Terms Used In New Jersey Statutes 42:2A-49

  • General partner: means a person who has been admitted to a limited partnership as a general partner in accordance with the partnership agreement and named in the certificate of limited partnership as a general partner. See New Jersey Statutes 42:2A-5
  • in interest: shall mean a vote or percentage of a limited partner (in a class of limited partners) equal to the portion that partner's share in contributions to the partnership bears to the share in contributions to the partnership of all limited partners (of that class). See New Jersey Statutes 42:2A-5
  • Liabilities: The aggregate of all debts and other legal obligations of a particular person or legal entity.
  • Limited partner: means a person who has been admitted to a limited partnership as a limited partner in accordance with the partnership agreement. See New Jersey Statutes 42:2A-5
  • Partner: means a limited or general partner. See New Jersey Statutes 42:2A-5
  • Partnership: A voluntary contract between two or more persons to pool some or all of their assets into a business, with the agreement that there will be a proportional sharing of profits and losses.
  • Partnership agreement: means any valid agreement, written or oral, of the partners as to the affairs of a limited partnership and the conduct of its business. See New Jersey Statutes 42:2A-5
  • Partnership interest: means a partner's share of the profits and losses of a limited partnership and the right to receive distributions of partnership assets. See New Jersey Statutes 42:2A-5
Right of assignee to become limited partner; rights, restrictions and liabilities. a. An assignee of a partnership interest, including an assignee of a general partner, may become a limited partner if and to the extent that the assignor gives the assignee that right in accordance with authority described in the certificate of limited partnership or all general partners and two-thirds in interest of the limited partners consent.

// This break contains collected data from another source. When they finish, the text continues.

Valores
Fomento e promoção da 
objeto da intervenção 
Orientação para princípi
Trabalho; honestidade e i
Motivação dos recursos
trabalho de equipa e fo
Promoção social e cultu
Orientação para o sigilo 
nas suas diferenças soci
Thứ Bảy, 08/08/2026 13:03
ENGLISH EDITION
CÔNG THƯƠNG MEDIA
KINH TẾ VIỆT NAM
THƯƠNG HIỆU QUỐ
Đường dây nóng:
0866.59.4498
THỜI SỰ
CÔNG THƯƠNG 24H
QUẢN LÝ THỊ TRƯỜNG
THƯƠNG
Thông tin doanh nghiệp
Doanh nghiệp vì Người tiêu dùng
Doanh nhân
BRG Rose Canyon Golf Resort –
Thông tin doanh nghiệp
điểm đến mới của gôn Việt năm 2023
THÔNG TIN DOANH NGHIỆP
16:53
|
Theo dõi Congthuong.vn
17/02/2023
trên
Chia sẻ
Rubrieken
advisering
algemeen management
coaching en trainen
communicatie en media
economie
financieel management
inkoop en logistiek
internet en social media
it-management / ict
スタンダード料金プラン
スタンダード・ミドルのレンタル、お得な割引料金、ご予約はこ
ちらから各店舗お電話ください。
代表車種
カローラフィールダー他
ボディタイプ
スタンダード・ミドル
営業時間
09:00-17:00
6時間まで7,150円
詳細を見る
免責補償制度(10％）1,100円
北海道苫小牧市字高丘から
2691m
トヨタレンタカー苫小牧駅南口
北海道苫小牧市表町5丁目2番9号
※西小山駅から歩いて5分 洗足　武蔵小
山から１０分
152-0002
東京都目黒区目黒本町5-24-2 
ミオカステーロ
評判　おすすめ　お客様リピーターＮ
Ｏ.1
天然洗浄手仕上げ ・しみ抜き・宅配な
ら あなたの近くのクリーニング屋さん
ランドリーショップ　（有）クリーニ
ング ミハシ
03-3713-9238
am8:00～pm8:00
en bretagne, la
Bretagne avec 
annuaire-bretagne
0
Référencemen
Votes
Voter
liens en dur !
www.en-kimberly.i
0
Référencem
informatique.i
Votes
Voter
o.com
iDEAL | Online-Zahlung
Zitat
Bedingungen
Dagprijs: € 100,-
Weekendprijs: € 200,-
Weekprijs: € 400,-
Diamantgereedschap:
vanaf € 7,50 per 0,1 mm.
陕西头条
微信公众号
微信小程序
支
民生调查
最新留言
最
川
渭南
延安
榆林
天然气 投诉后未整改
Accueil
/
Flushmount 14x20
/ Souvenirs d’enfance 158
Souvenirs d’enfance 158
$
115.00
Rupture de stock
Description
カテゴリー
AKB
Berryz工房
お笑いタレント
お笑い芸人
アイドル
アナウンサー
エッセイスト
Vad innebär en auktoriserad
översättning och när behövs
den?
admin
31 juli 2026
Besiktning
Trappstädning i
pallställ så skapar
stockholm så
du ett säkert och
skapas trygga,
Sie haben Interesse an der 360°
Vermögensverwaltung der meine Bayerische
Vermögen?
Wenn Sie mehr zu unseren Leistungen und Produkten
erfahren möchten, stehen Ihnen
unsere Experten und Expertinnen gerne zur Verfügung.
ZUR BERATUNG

b. An assignee who has become a limited partner has, to the extent assigned, the rights and powers, and is subject to the restrictions and liabilities, of a limited partner under the partnership agreement and this chapter. An assignee who becomes a limited partner also is liable for the obligations of his assignor. However, the assignee is not obligated for liabilities unknown to the assignee at the time he became a limited partner and which could not be ascertained from the certificate or agreement of limited partnership.

c. If an assignee of a partnership interest becomes a limited partner, the assignor is not released from his liability to the limited partnership under sections 21 and 35 of P.L. 1983, c. 489 (C. 42:2A-22 and 42:2A-36).

L. 1983, c. 489, s. 48; amended 1988,c.130,s.25.